Since the fee was announced on 25 October, the twin ports have seen a combined decline of 37% in ageing cargo on the docks. The executive directors of both ports will reassess fee implementation after another week of monitoring data.
Under the temporary policy approved 29 October by the Harbor Commissions of both ports, ocean carriers can be charged for each import container that falls into one of two categories: In the case of containers scheduled to move by truck, ocean carriers could be charged for every container dwelling nine days or more.
For containers moving by rail, ocean carriers could be charged if a container has dwelled for six days or more. Currently, no date has been set to start the count with respect to container dwell time.
The ports plan to charge ocean carriers in these two categories $100 per container, increasing in $100 increments per container per day until the container leaves the terminal.

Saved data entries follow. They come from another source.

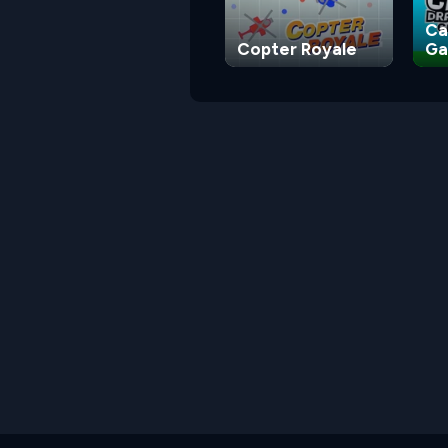
Ca
Copter Royale
G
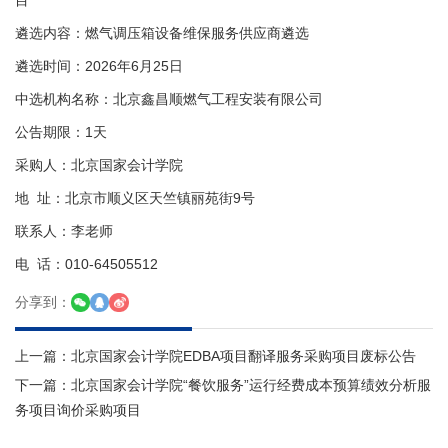
目
遴选内容：燃气调压箱设备维保服务供应商遴选
遴选时间：2026年6月25日
中选机构名称：北京鑫昌顺燃气工程安装有限公司
公告期限：1天
采购人：北京国家会计学院
地 址：北京市顺义区天竺镇丽苑街9号
联系人：李老师
电 话：010-64505512
分享到：
上一篇：
北京国家会计学院EDBA项目翻译服务采购项目废标公告
下一篇：
北京国家会计学院“餐饮服务”运行经费成本预算绩效分析服
务项目询价采购项目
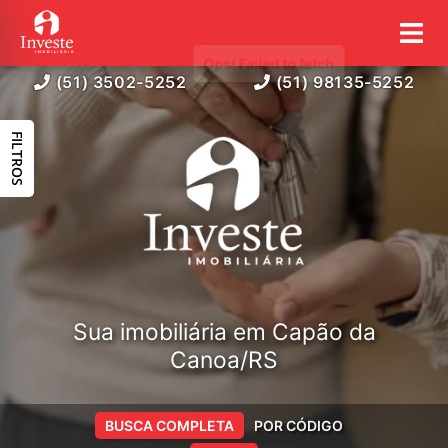
(51) 3502-5252
(51) 98135-5252
FILTROS
Sua imobiliária em Capão da
Canoa/RS
BUSCA COMPLETA
POR CÓDIGO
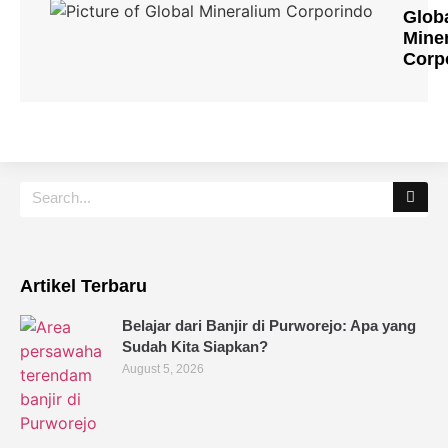
Glob
Mine
Corp
Artikel Terbaru
Belajar dari Banjir di Purworejo: Apa yang
Sudah Kita Siapkan?
August 5, 2026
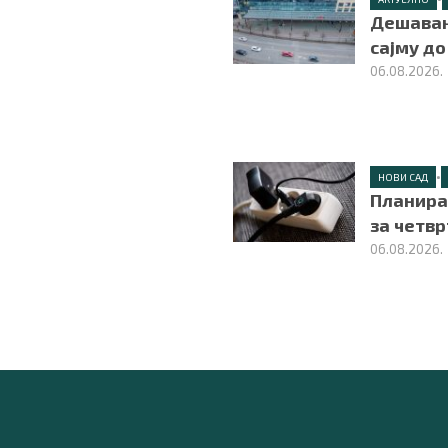
Дешавањ
сајму до
06.08.2026.
•
НОВИ САД
Планира
за четвр
06.08.2026.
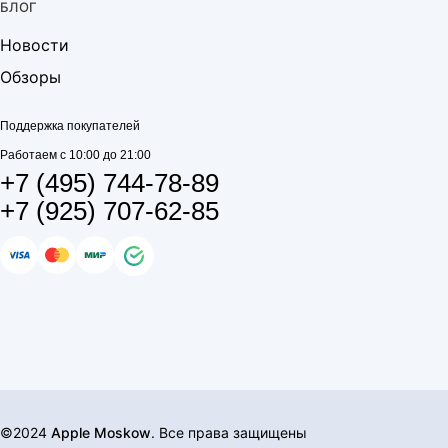
БЛОГ
Новости
Обзоры
Поддержка покупателей
Работаем с 10:00 до 21:00
+7 (495) 744-78-89
+7 (925) 707-62-85
©2024
Apple Moskow
. Все права защищены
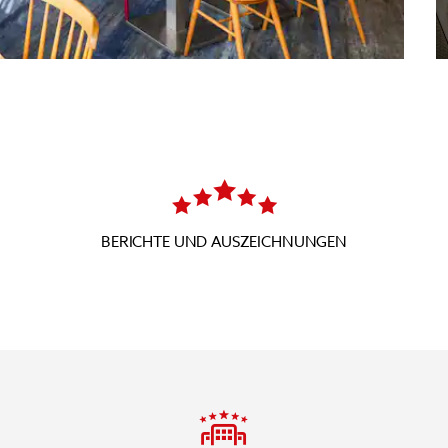
BERICHTE UND AUSZEICHNUNGEN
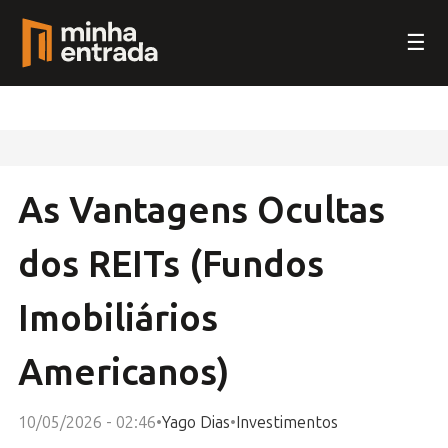
☰
As Vantagens Ocultas
dos REITs (Fundos
Imobiliários
Americanos)
10/05/2026 - 02:46
•
Yago Dias
•
Investimentos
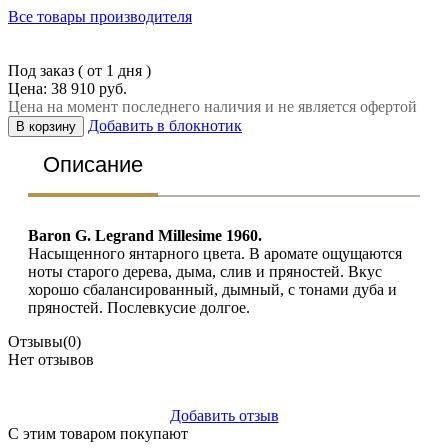
Все товары производителя
Под заказ ( от 1 дня )
Цена: 38 910 руб.
Цена на момент последнего наличия и не является офертой
Добавить в блокнотик
В корзину
Описание
Baron G. Legrand Мillesime 1960.
Насыщенного янтарного цвета. В аромате ощущаются
ноты старого дерева, дыма, слив и пряностей. Вкус
хорошо сбалансированный, дымный, с тонами дуба и
пряностей. Послевкусие долгое.
Отзывы
(0)
Нет отзывов
Добавить отзыв
С этим товаром покупают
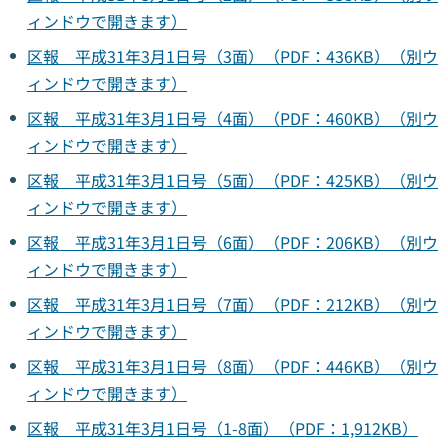
ィンドウで開きます）
区報 平成31年3月1日号（3面）（PDF：436KB）（別ウ
ィンドウで開きます）
区報 平成31年3月1日号（4面）（PDF：460KB）（別ウ
ィンドウで開きます）
区報 平成31年3月1日号（5面）（PDF：425KB）（別ウ
ィンドウで開きます）
区報 平成31年3月1日号（6面）（PDF：206KB）（別ウ
ィンドウで開きます）
区報 平成31年3月1日号（7面）（PDF：212KB）（別ウ
ィンドウで開きます）
区報 平成31年3月1日号（8面）（PDF：446KB）（別ウ
ィンドウで開きます）
区報 平成31年3月1日号（1-8面）（PDF：1,912KB）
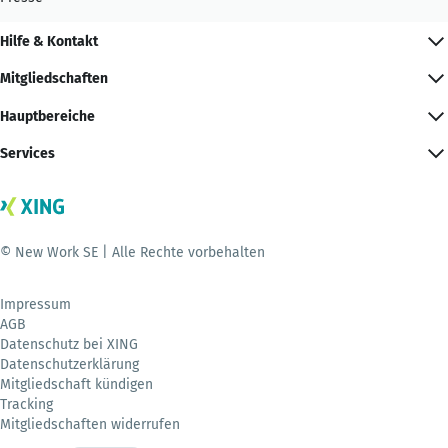
Hilfe & Kontakt
Mitgliedschaften
Hauptbereiche
Services
© New Work SE | Alle Rechte vorbehalten
Impressum
AGB
Datenschutz bei XING
Datenschutzerklärung
Mitgliedschaft kündigen
Tracking
Mitgliedschaften widerrufen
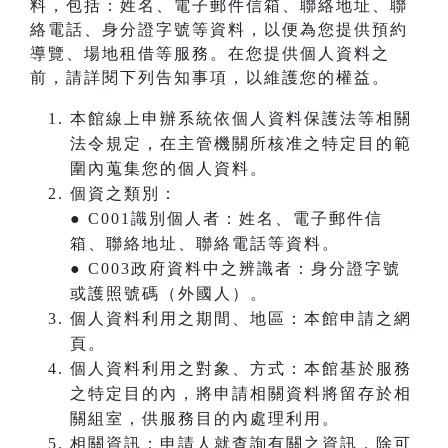
料，包括：姓名、電子郵件信箱、聯絡地址、聯
絡電話、身分證字號等資料，以便為您提供預約
導覽、場地租借等服務。在您提供個人資料之
前，請詳閱下列告知事項，以維護您的權益。
本館線上申辦系統依個人資料保護法等相關
法令規定，在主管機關所核准之特定目的範
圍內蒐集您的個人資料。
個資之類別：
● C001識別個人者：姓名、電子郵件信
箱、聯絡地址、聯絡電話等資料。
● C003政府資料中之辨識者：身分證字號
或護照號碼（外國人）。
個人資料利用之期間、地區：本館申請之網
頁。
個人資料利用之對象、方式：本館基於服務
之特定目的內，將申請相關資料將留存於相
關組室，供服務目的內處理利用。
相關資訊：申請人就查詢有關之資訊，除可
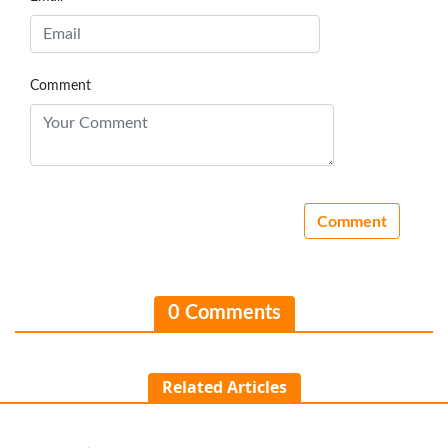
Comment
0 Comments
Related Articles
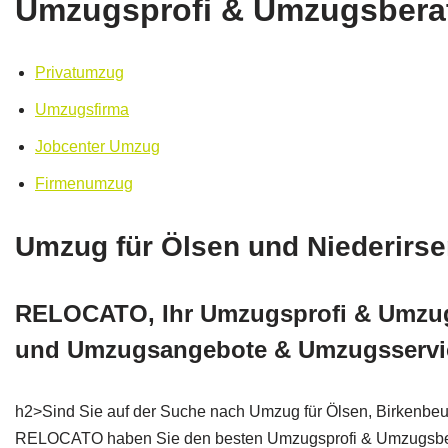
Umzugsprofi & Umzugsberate
Privatumzug
Umzugsfirma
Jobcenter Umzug
Firmenumzug
Umzug für Ölsen und Niederirse
RELOCATO, Ihr Umzugsprofi & Umzugsb
und Umzugsangebote & Umzugsservi
h2>Sind Sie auf der Suche nach Umzug für Ölsen, Birkenbeu
RELOCATO haben Sie den besten Umzugsprofi & Umzugsbera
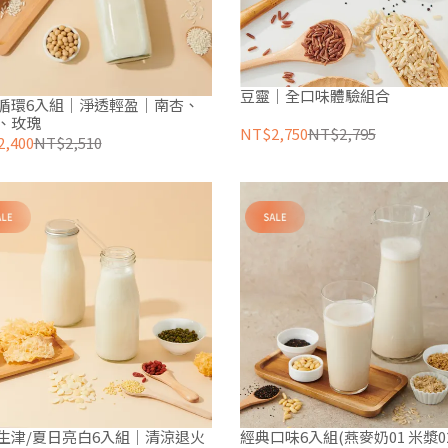
豆靈｜全口味體驗組合
循環6入組｜淨透輕盈｜南杏、
、玫瑰
NT$2,750
NT$2,795
,400
NT$2,510
生津/夏日亮白6入組｜清涼退火
經典口味6入組(燕麥奶01 米漿0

Before the pandemic-induced import surge began in mid-2020, on average, containers for local delivery remained on container terminals under four days, while containers destined for trains dwelled less than two days.
Any fees collected from dwelling cargo will be reinvested for programs designed to enhance efficiency, accelerate cargo velocity and address congestion impacts.
The policy was developed in coordination with the Biden-Harris Supply Chain Disruptions Task Force, US Department of Transportation and multiple supply chain stakeholders.
Elsewhere along the West Coast, terminal operators including Tacoma Husky, Washington United Terminals, and SSA Marine at the Port of Seattle have all introduced similar dwell schemes to reduce backlogs of containers at their facilities.